REQUIRED ACTION: Retype every record exactly. Skip the images.

DATASET ENTRIES:
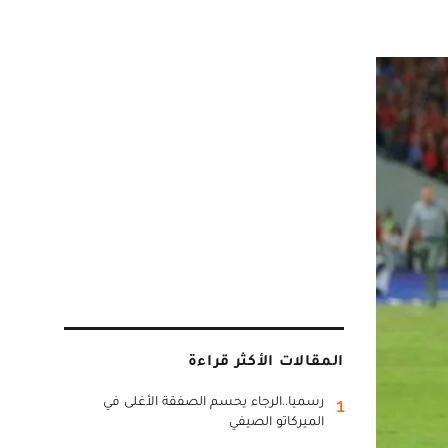
المقالات الأكثر قراءة
رسميا..الرجاء يحسم الصفقة الأغلى في
1
الميركاتو الصيفي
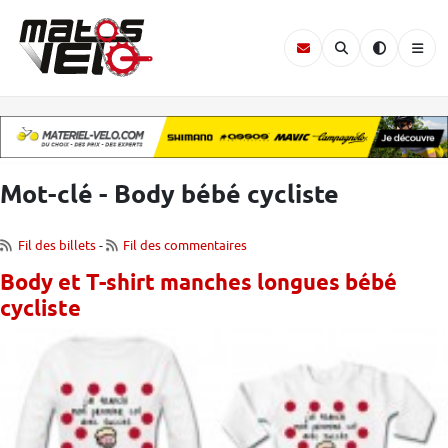
Mot-clé - Body bébé cycliste
Fil des billets
-
Fil des commentaires
Body et T-shirt manches longues bébé
cycliste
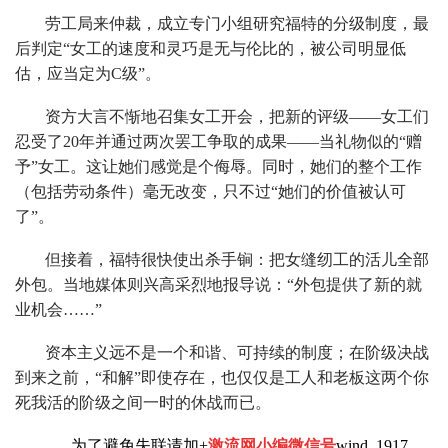
劳工局来仲裁，成立专门小组研究福特的分级制度，最
后判定“女工的速度和灵巧是无与伦比的，被公司明显低
估，应当定为C级”。
资方大言不惭地召集女工开会，把新的评级——女工们
忍受了20年并通过两次罢工争取的成果——当礼物似的“赠
予”女工。这让她们感觉是个侮辱。同时，她们的整个工作
（包括劳动条件）毫无改变，只不过“她们的价值被认可
了”。
但接着，福特很快使出杀手锏：把女缝纫工的活儿全部
外包。当地媒体则兴高采烈地报导说：“外包提供了新的就
业机会……”
资本主义远不是一个和谐、可持续的制度；在阶级决战
到来之前，“和解”即使存在，也仅仅是工人和老板这两个你
死我活的阶级之间一时的休战而已。
为了避免失联请加+
激流网小编微信号
wind_1917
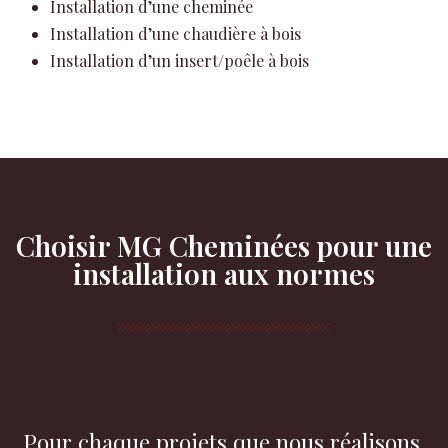
Installation d’une cheminée
Installation d’une chaudière à bois
Installation d’un insert/poêle à bois
Choisir MG Cheminées pour une
installation aux normes
Pour chaque projets que nous réalisons,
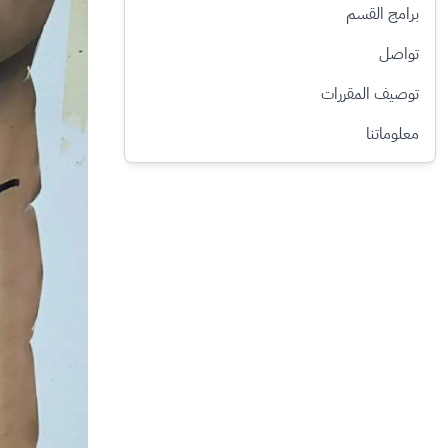
برامج القسم
تواصل
توصيف المقررات​
معلوماتنا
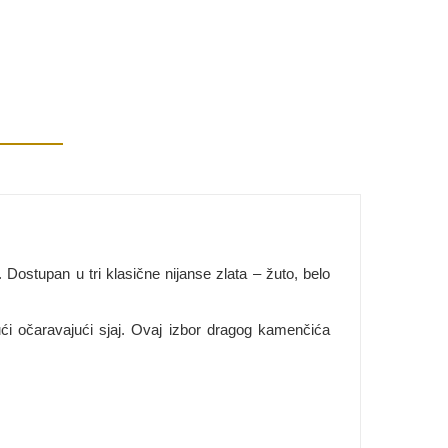
. Dostupan u tri klasične nijanse zlata – žuto, belo
ajući očaravajući sjaj. Ovaj izbor dragog kamenčića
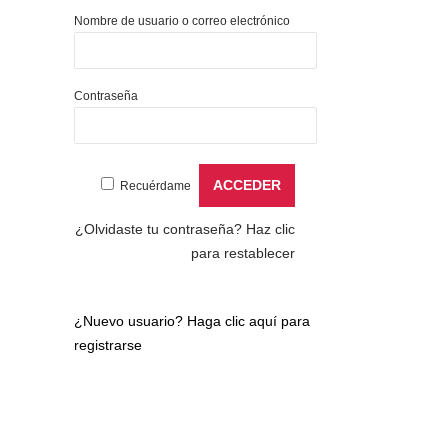
Nombre de usuario o correo electrónico
Contraseña
Recuérdame
¿Olvidaste tu contraseña?
Haz clic
para restablecer
¿Nuevo usuario?
Haga clic aquí para
registrarse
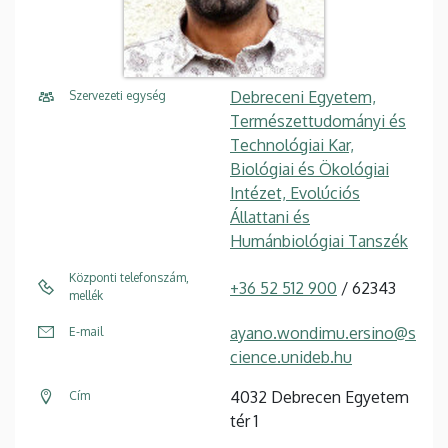
Debreceni Egyetem,
Szervezeti egység
Természettudományi és
Technológiai Kar,
Biológiai és Ökológiai
Intézet, Evolúciós
Állattani és
Humánbiológiai Tanszék
Központi telefonszám,
+36 52 512 900
/ 62343
mellék
ayano.wondimu.ersino@s
E-mail
cience.unideb.hu
4032 Debrecen Egyetem
Cím
tér 1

REPLY:
المقالات الأكثر قراءة
رسميا..الرجاء يحسم الصفقة الأغلى في
1
الميركاتو الصيفي
Mot-clé - Body bébé cycliste
Fil des billets
-
Fil des commentaires
Body et T-shirt manches longues bébé
cycliste
劳工局来仲裁，成立专门小组研究福特的分级制度，最
后判定“女工的速度和灵巧是无与伦比的，被公司明显低
估，应当定为C级”。
资方大言不惭地召集女工开会，把新的评级——女工们
忍受了20年并通过两次罢工争取的成果——当礼物似的“赠
予”女工。这让她们感觉是个侮辱。同时，她们的整个工作
（包括劳动条件）毫无改变，只不过“她们的价值被认可
了”。
但接着，福特很快使出杀手锏：把女缝纫工的活儿全部
外包。当地媒体则兴高采烈地报导说：“外包提供了新的就
业机会……”
资本主义远不是一个和谐、可持续的制度；在阶级决战
到来之前，“和解”即使存在，也仅仅是工人和老板这两个你
死我活的阶级之间一时的休战而已。
为了避免失联请加+
激流网小编微信号
wind_1917
Installation d’une cheminée
Installation d’une chaudière à bois
Installation d’un insert/poêle à bois
Choisir MG Cheminées pour une
installation aux normes
Pour chaque projets que nous réalisons,
برامج القسم
تواصل
توصيف المقررات​
معلوماتنا
. Dostupan u tri klasične nijanse zlata – žuto, belo
ajući očaravajući sjaj. Ovaj izbor dragog kamenčića
Nombre de usuario o correo electrónico
Contraseña
Recuérdame
¿Olvidaste tu contraseña?
Haz clic
para restablecer
¿Nuevo usuario?
Haga clic aquí para
registrarse
Debreceni Egyetem,
Szervezeti egység
Természettudományi és
Technológiai Kar,
Biológiai és Ökológiai
Intézet, Evolúciós
Állattani és
Humánbiológiai Tanszék
Központi telefonszám,
+36 52 512 900
/ 62343
mellék
ayano.wondimu.ersino@s
E-mail
cience.unideb.hu
4032 Debrecen Egyetem
Cím
tér 1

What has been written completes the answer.